The fourth speaker was Hans Noordergraaf from Abbott Biologicals BV. In his presentation, Hans Noordergraaf presented some ‘horror stories’ relating to things that can go wrong in facilities making medicines. One example included a company that deliberately introduced bacteria into its sterile manufacturing area to test out its filtration processes.
The final presentation was delivered, as with the opening of the conference, by Andrew Hopkins. The talk focused on the revision to the key part of European Good Manufacturing Practice (GMP) dealing with sterile products and how the forthcoming version would be expanded considerably. Mr. Hopkins also provided some cases studies to illustrate why regulatory oversight is needed. This included a facility in India where holes, dust and cracks were found on day one of an inspection within a critical cleanroom. Finding this to be a critical deficiency, the medicines inspector involved was shocked to find out that, overnight, the entire clean area had been repainted in an uncontrolled fashion using everyday paint.

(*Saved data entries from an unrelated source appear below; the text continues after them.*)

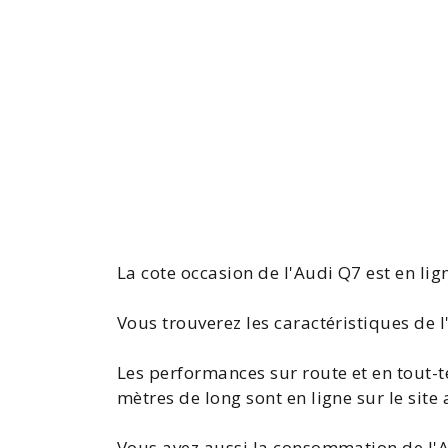
La
cote occasion de l'Audi Q7
est en lig
Vous trouverez les
caractéristiques de 
Les performances sur route et en tout
mètres de long sont en ligne sur le site 
Vous avez aussi la
consommation de l'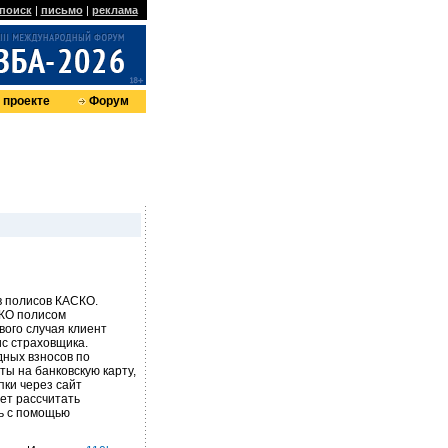
поиск
|
письмо
|
реклама
 проекте
Форум
в полисов КАСКО.
СКО полисом
ого случая клиент
с страховщика.
дных взносов по
ты на банковскую карту,
пки через сайт
ет рассчитать
ть с помощью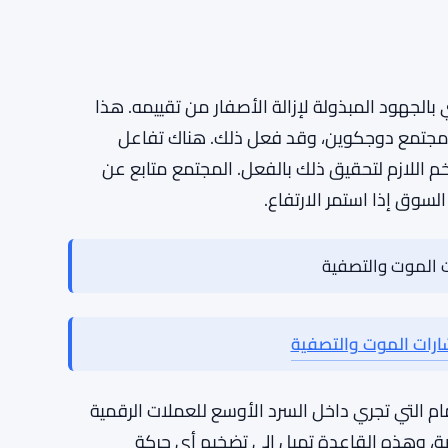
تمامًا من المخاوف.
الرموز عالقة في تقلباتها الخاصة، بعضها يستقر،
، لكنهم لا يملؤون بقوة أيضًا. إنها حالة مراقبة
الجهود المبذولة لإزالة الأصفار من تقييمه. هذا
 مجتمع دوجكوين، وقد فعل ذلك. هناك تفاعل
 اللازم لتحقيق ذلك بالفعل. المجتمع متابع عن
سوق إذا استمر الارتفاع.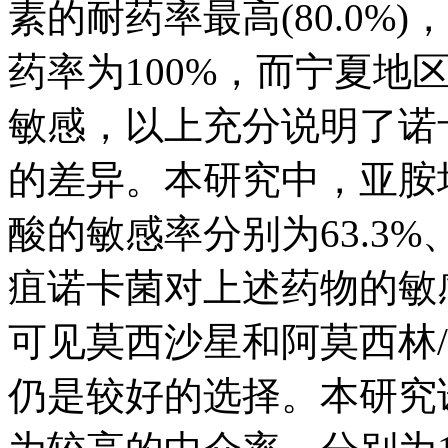
素的耐药率最高(80.0
药率为100%，而宁夏
敏感，以上充分说明了诺
的差异。本研究中，亚胺
酸的敏感率分别为63.3%、
疽诺卡菌对上述药物的敏感性
可见莫西沙星和阿莫西林
仍是较好的选择。本研究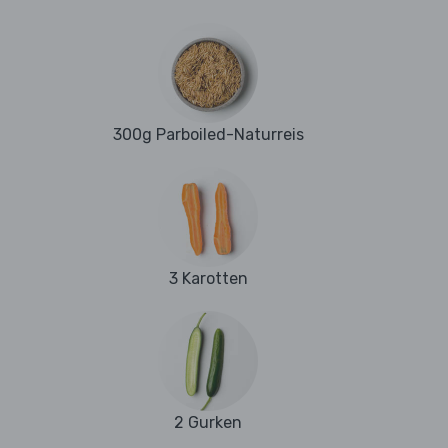
300g Parboiled-Naturreis
3 Karotten
2 Gurken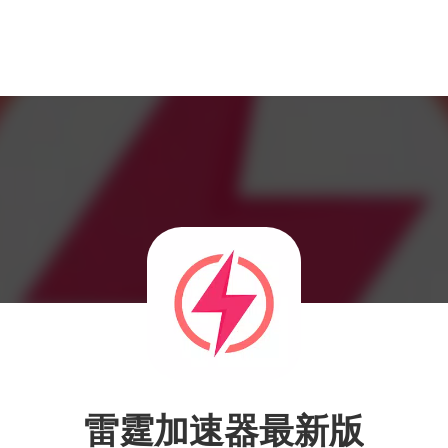
雷霆加速器最新版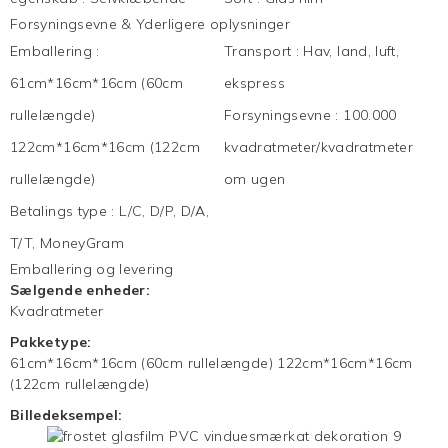
Forsyningsevne & Yderligere oplysninger
Emballering
:
Transport
:
Hav, land, luft,
61cm*16cm*16cm (60cm
ekspress
rullelængde)
Forsyningsevne
:
100.000
122cm*16cm*16cm (122cm
kvadratmeter/kvadratmeter
rullelængde)
om ugen
Betalings type
:
L/C, D/P, D/A,
T/T, MoneyGram
Emballering og levering
Sælgende enheder:
Kvadratmeter
Pakketype:
61cm*16cm*16cm (60cm rullelængde) 122cm*16cm*16cm
(122cm rullelængde)
Billedeksempel: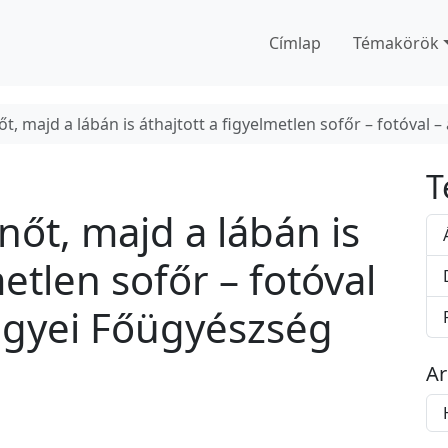
Címlap
Témakörök
őt, majd a lábán is áthajtott a figyelmetlen sofőr – fotóv
T
nőt, majd a lábán is
metlen sofőr – fotóval
gyei Főügyészség
A
A
r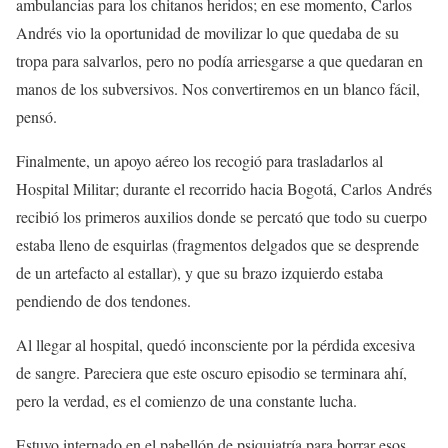
ambulancias para los chitanos heridos; en ese momento, Carlos
Andrés vio la oportunidad de movilizar lo que quedaba de su
tropa para salvarlos, pero no podía arriesgarse a que quedaran en
manos de los subversivos. Nos convertiremos en un blanco fácil,
pensó.
Finalmente, un apoyo aéreo los recogió para trasladarlos al
Hospital Militar; durante el recorrido hacia Bogotá, Carlos Andrés
recibió los primeros auxilios donde se percató que todo su cuerpo
estaba lleno de esquirlas (fragmentos delgados que se desprende
de un artefacto al estallar), y que su brazo izquierdo estaba
pendiendo de dos tendones.
Al llegar al hospital, quedó inconsciente por la pérdida excesiva
de sangre. Pareciera que este oscuro episodio se terminara ahí,
pero la verdad, es el comienzo de una constante lucha.
Estuvo internado en el pabellón de psiquiatría para borrar esos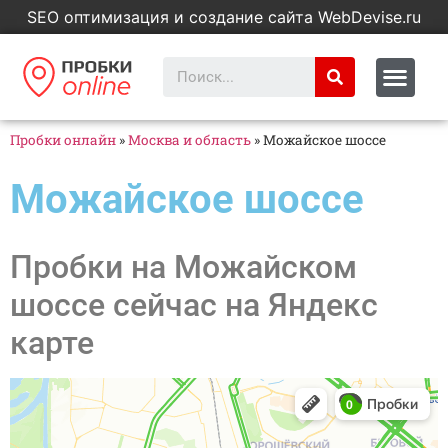
SEO оптимизация и создание сайта WebDevise.ru
Пробки онлайн
»
Москва и область
»
Можайское шоссе
Можайское шоссе
Пробки на Можайском
шоссе сейчас на Яндекс
карте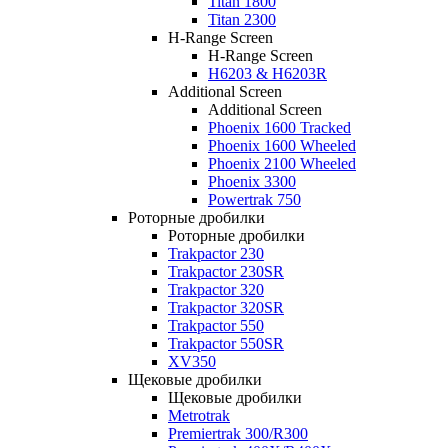
Titan 1800
Titan 2300
H-Range Screen
H-Range Screen
H6203 & H6203R
Additional Screen
Additional Screen
Phoenix 1600 Tracked
Phoenix 1600 Wheeled
Phoenix 2100 Wheeled
Phoenix 3300
Powertrak 750
Роторные дробилки
Роторные дробилки
Trakpactor 230
Trakpactor 230SR
Trakpactor 320
Trakpactor 320SR
Trakpactor 550
Trakpactor 550SR
XV350
Щековые дробилки
Щековые дробилки
Metrotrak
Premiertrak 300/R300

Interspaced with the main presentations were a series of ‘open discussion’ sessions where delegates could bring their problems and seek advice from colleagues. These were organized around themes and moderated by industry experts.
The sessions were:
Review of recently published guidance on: Cleaning & disinfection and transfer disinfection in aseptics led by: Karen Rossington (Contec) and Kin Morwood (Pharmig); Biofilms, led by Paul Lopolito (Steris); Operating in an Aging Facility, moderated by Phil Greaves (Biotiq) and Edel Fitzmaurice (Pharmig); and a bioburden control and objectionable microorganisms surgery, run by Tim Sandle and Andy Martin (Pharmig committee members).
The conference was a success in terms of getting the key messages across: use risk wisely; be proactive about aging facilities; and keep data accurate and secure.